> [Work task]:
Each line from the one with "8900 Zalaegerszeg, Hock János u. 26." through the last line of the material is to be printed exactly; no other line and no picture belongs in the copy.

-*-*-

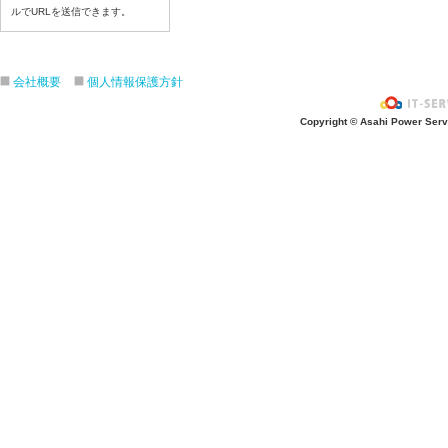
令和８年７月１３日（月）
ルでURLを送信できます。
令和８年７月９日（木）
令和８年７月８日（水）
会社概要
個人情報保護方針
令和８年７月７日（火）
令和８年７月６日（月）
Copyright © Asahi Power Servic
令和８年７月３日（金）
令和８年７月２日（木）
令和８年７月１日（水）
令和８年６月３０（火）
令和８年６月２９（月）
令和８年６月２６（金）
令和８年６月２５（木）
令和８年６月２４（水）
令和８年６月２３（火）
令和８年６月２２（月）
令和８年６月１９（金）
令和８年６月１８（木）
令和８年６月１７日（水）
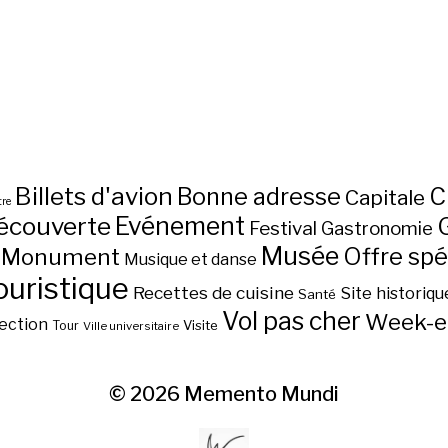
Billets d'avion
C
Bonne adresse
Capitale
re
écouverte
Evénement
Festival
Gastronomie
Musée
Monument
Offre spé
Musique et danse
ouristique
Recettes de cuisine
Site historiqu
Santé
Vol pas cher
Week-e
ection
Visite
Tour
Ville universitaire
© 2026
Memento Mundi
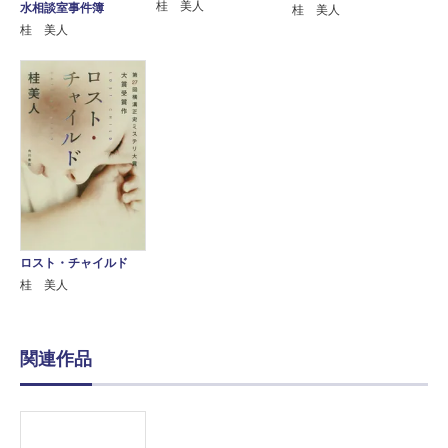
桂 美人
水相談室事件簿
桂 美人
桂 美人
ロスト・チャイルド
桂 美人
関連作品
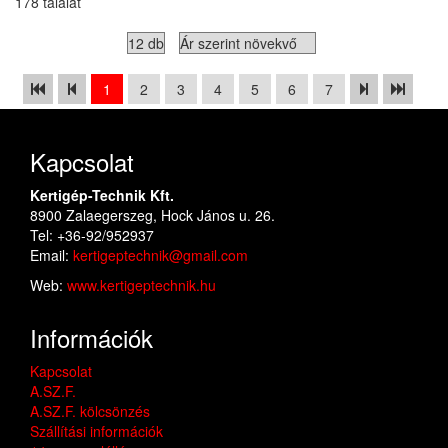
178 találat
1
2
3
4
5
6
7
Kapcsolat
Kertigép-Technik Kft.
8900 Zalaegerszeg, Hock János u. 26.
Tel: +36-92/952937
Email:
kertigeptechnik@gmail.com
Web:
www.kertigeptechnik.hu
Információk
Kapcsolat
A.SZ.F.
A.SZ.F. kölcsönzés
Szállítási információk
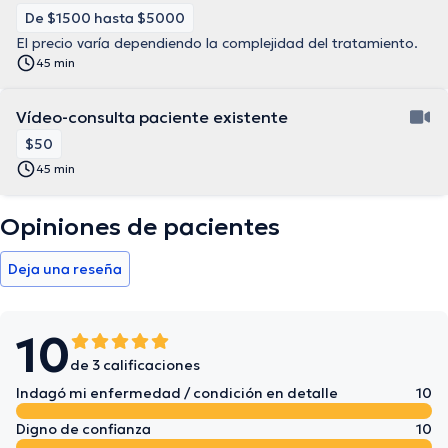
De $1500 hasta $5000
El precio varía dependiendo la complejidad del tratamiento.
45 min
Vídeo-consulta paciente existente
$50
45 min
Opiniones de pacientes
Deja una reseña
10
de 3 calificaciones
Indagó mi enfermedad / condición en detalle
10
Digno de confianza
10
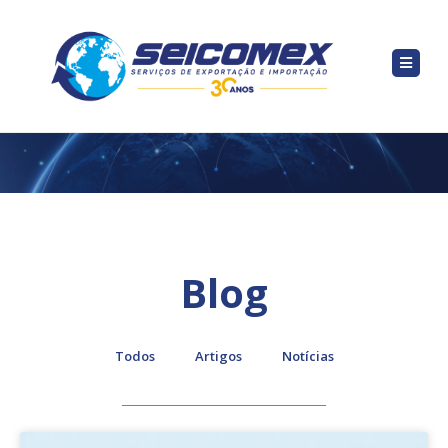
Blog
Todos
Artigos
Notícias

-*-*-

> [The answer]:
8900 Zalaegerszeg, Hock János u. 26.
Tel: +36-92/952937
Email:
kertigeptechnik@gmail.com
Web:
www.kertigeptechnik.hu
Információk
Kapcsolat
A.SZ.F.
A.SZ.F. kölcsönzés
Szállítási információk
De $1500 hasta $5000
El precio varía dependiendo la complejidad del tratamiento.
45 min
Vídeo-consulta paciente existente
$50
45 min
Opiniones de pacientes
Deja una reseña
10
de 3 calificaciones
Indagó mi enfermedad / condición en detalle
10
Digno de confianza
10
Blog
Todos
Artigos
Notícias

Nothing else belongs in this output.